Russia’s industrial production rose by 2.6% y/y in October, which is down from the 3% y/y growth in the previous month, Rosstat reported on November 18.
Russia’s manufacturing and industrial sector growth is spluttering and unable to gather any momentum, while the service sector is doing much better. October’s result means industrial production over 10M19 was 2.7%.
The deceleration in y/y terms could be attributed to the high base from last year -- production rose 3.7% y/y last October – as well as due to the fact that this October had the same amount of working days as last October, whereas this September had one more working day than last September. As a result, on a seasonally adjusted basis, industrial production rose by 0.3% m/m, compared with a 0.1% m/m decline in September, Alexander Isakov, chief economist at VTB Capital said in a note.

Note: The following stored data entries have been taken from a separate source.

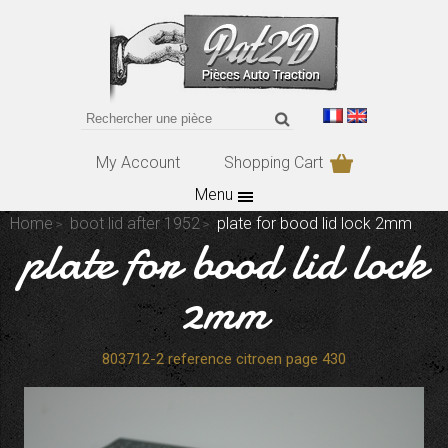
My Account
Shopping Cart
Menu
Home
boot lid after 1952
plate for bood lid lock 2mm
plate for bood lid lock
2mm
803712-2 reference citroen page 430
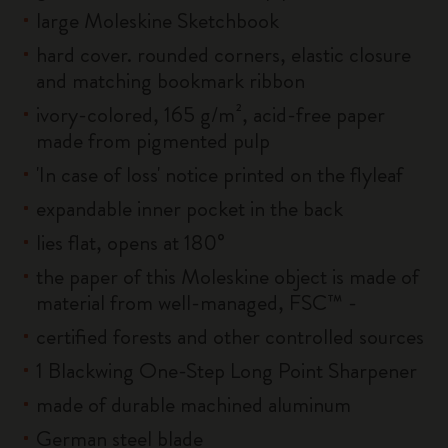
large Moleskine Sketchbook
hard cover. rounded corners, elastic closure
and matching bookmark ribbon
ivory-colored, 165 g/m², acid-free paper
made from pigmented pulp
'In case of loss' notice printed on the flyleaf
expandable inner pocket in the back
lies flat, opens at 180°
the paper of this Moleskine object is made of
material from well-managed, FSC™ -
certified forests and other controlled sources
1 Blackwing One-Step Long Point Sharpener
made of durable machined aluminum
German steel blade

The breakdown shows that manufacturing was the main driver in October, rising by 3.7% y/y, up from 3.2% y/y in September. Growth in mining and quarrying, meanwhile, slowed to 0.9% y/y from 2.5% the month before, as it was negatively affected by lower oil and gas production (down 0.7% y/y in October versus 0.6% y/y growth in September), VTBC reports.
In the manufacturing segment, positive dynamics were registered in the production of machinery and equipment, computers, electronics and optics, drugs and chemicals and oil products. While there was some deceleration in y/y terms, production of construction materials continued to show positive dynamics, indicating a possible turnaround in construction activity.

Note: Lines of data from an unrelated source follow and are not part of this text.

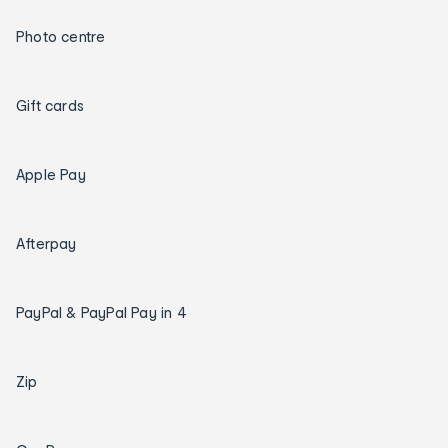
Photo centre
Gift cards
Apple Pay
Afterpay
PayPal & PayPal Pay in 4
Zip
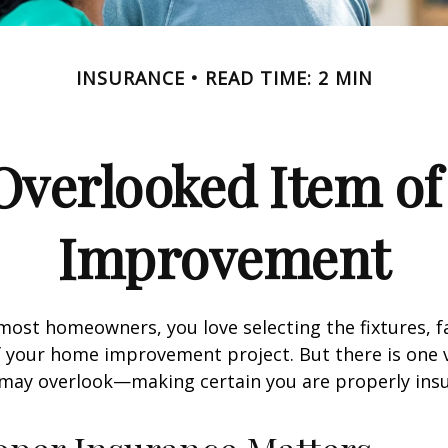
INSURANCE
READ TIME: 2 MIN
Overlooked Item o
Improvement
e most homeowners, you love selecting the fixtures, f
f your home improvement project. But there is one
 may overlook—making certain you are properly insu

Production of cars declined by 8.2% y/y in October, indicating that the process of recovery in the car market is close to its end. The most recent sales figures suggest that the car sector will end this year flat, against expectations of a recovery at the start of the year.
“Industrial production could improve in November-December due both to a more favourable base and support from higher budget expenditures. As a result, we expect annual growth of industrial production at close to 3% this year,” Isakov said.